"We're not killing the farmer – yet"
by Joakim Rytterborn, Head of Research & Development at Plantagon
Many Ag-Tech companies seem to believe so, arguing that with adequate farm data anyone can produce like a horticulturist. Such arguments have led many young entrepreneurs to jump head first into the emerging business of vertical farming, where outcomes often result in bankruptcy.
Any person could plant a seed and make it grow, but earning a living from agriculture is much more difficult. To grow a plant with optimal yield, you need to understand Liebig's law of the minimum. It states that growth is controlled not by the total amount of resources available, but by the scarcest resource. Since there are many variables required for crop growth, determining those variables perfectly is difficult. If done incorrectly at the start, this feat becomes even more difficult to correct when the crop starts dying.
Today you can monitor almost any part of plant growth with sensors. You can use cameras to detect anomalies and Machine Learning to collect and interpret the “Big data”. The output will help find best practice and save lots of time identifying variables, or that sweet spot, needed for growth.
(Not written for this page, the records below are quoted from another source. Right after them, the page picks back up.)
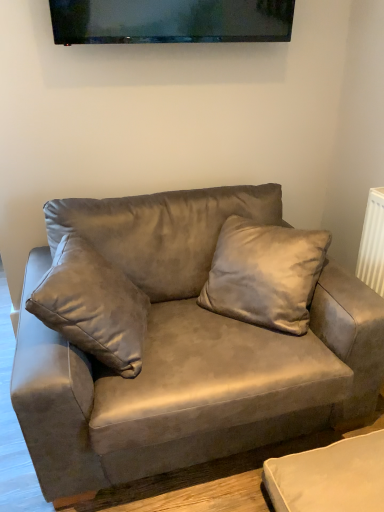 Question: Does point (96, 36) appear closer or farther from the camera than point (196, 211)?

Choices:
 (A) closer
 (B) farther

Answer: (A)

Question: Which is correct: matte black tv at upper center is inside suede gray couch at center, or outside of it?

Choices:
 (A) inside
 (B) outside

Answer: (B)

Question: Which object is positioned closest to the suede pillow at center?

Choices:
 (A) suede gray couch at center
 (B) matte black tv at upper center

Answer: (A)

Question: Considering the real-world distances, which object is farthest from the matte black tv at upper center?

Choices:
 (A) suede pillow at center
 (B) suede gray couch at center

Answer: (B) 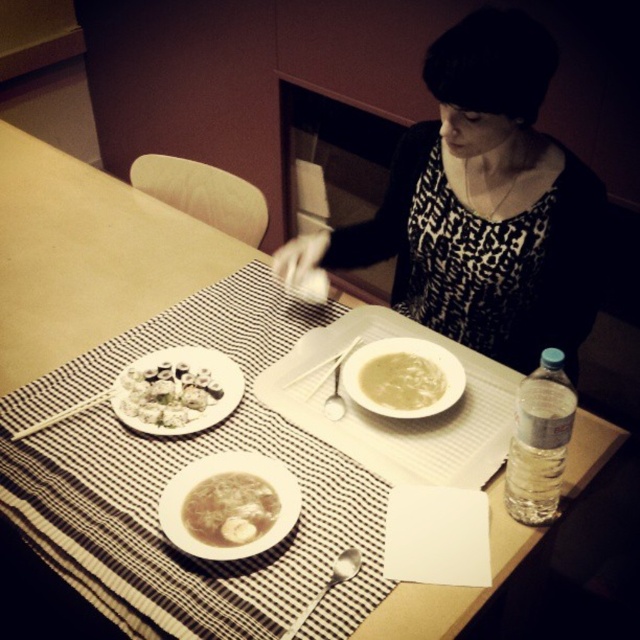 Is the position of white porcelain bowl at center less distant than that of white matte dumplings at center?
All setups are different, however, and the differences in the setup can skew data collected; for example, if a ventilation system doesn't give all plants exactly the same airflow, the “Big data” will give false advice.
Even with the latest technology available, you can never replace an educated grower with sensors or remote supervision. You need skill and experience to detect limiting factors such as deficiencies and pests, and take appropriate actions.
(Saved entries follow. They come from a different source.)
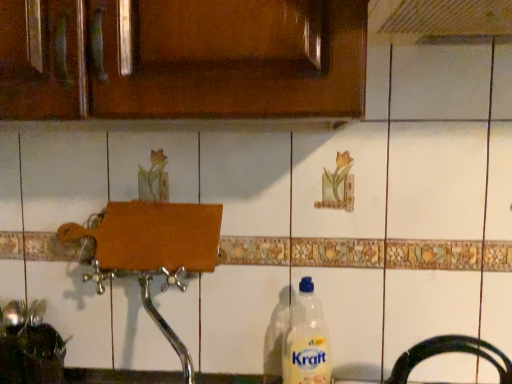 Question: Considering the relative sizes of translucent plastic bottle at lower center and brown wood cabinet at upper center in the image provided, is translucent plastic bottle at lower center thinner than brown wood cabinet at upper center?

Choices:
 (A) no
 (B) yes

Answer: (B)

Question: From a real-world perspective, does translucent plastic bottle at lower center stand above brown wood cabinet at upper center?

Choices:
 (A) no
 (B) yes

Answer: (A)

Question: Is there a large distance between translucent plastic bottle at lower center and brown wood cabinet at upper center?

Choices:
 (A) no
 (B) yes

Answer: (A)

Question: Is translucent plastic bottle at lower center aimed at brown wood cabinet at upper center?

Choices:
 (A) no
 (B) yes

Answer: (A)

Question: Does translucent plastic bottle at lower center contain brown wood cabinet at upper center?

Choices:
 (A) yes
 (B) no

Answer: (B)

Question: Can you confirm if translucent plastic bottle at lower center is positioned to the left of brown wood cabinet at upper center?

Choices:
 (A) no
 (B) yes

Answer: (A)

Question: Is brown wood cabinet at upper center beside translucent plastic bottle at lower center?

Choices:
 (A) yes
 (B) no

Answer: (B)

Question: Is brown wood cabinet at upper center facing towards translucent plastic bottle at lower center?

Choices:
 (A) yes
 (B) no

Answer: (B)

Question: Does brown wood cabinet at upper center lie behind translucent plastic bottle at lower center?

Choices:
 (A) no
 (B) yes

Answer: (A)

Question: Is the depth of brown wood cabinet at upper center less than that of translucent plastic bottle at lower center?

Choices:
 (A) yes
 (B) no

Answer: (A)

Question: Is brown wood cabinet at upper center at the left side of translucent plastic bottle at lower center?

Choices:
 (A) no
 (B) yes

Answer: (B)

Question: Is translucent plastic bottle at lower center at the back of brown wood cabinet at upper center?

Choices:
 (A) yes
 (B) no

Answer: (B)

Question: Based on their sizes in the image, would you say brown wood cabinet at upper center is bigger or smaller than translucent plastic bottle at lower center?

Choices:
 (A) small
 (B) big

Answer: (B)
In parallel to the development of new technology, we need to start educating a new generation of farmers: a vertical farmer that is equipped with a green thumb and adept at reading “big data”. Great steps in this direction have been taken by MIT’s OpenAg project, which strives for the “creation of an open-source ecosystem of food technologies that enable and promote transparency, networked experimentation, education, and hyper-local production”, and by Bright Agrotech, which launched an online learning platform dedicated to teach ”everything you need to know about growing”, called Upstart University. We need more initiatives like these if we are going to solve future food security issues. Seeing farming data as intellectual property with a price tag attached doesn’t serve a greater good.
Plantagon supports similar initiatives and believes in making this important occupation popular once more by collaborating with a Swedish state-owned company to educate future Urban Farmers. Technology will never replace the farmer, that's why you will always find horticultural experts at Plantagon urban farms.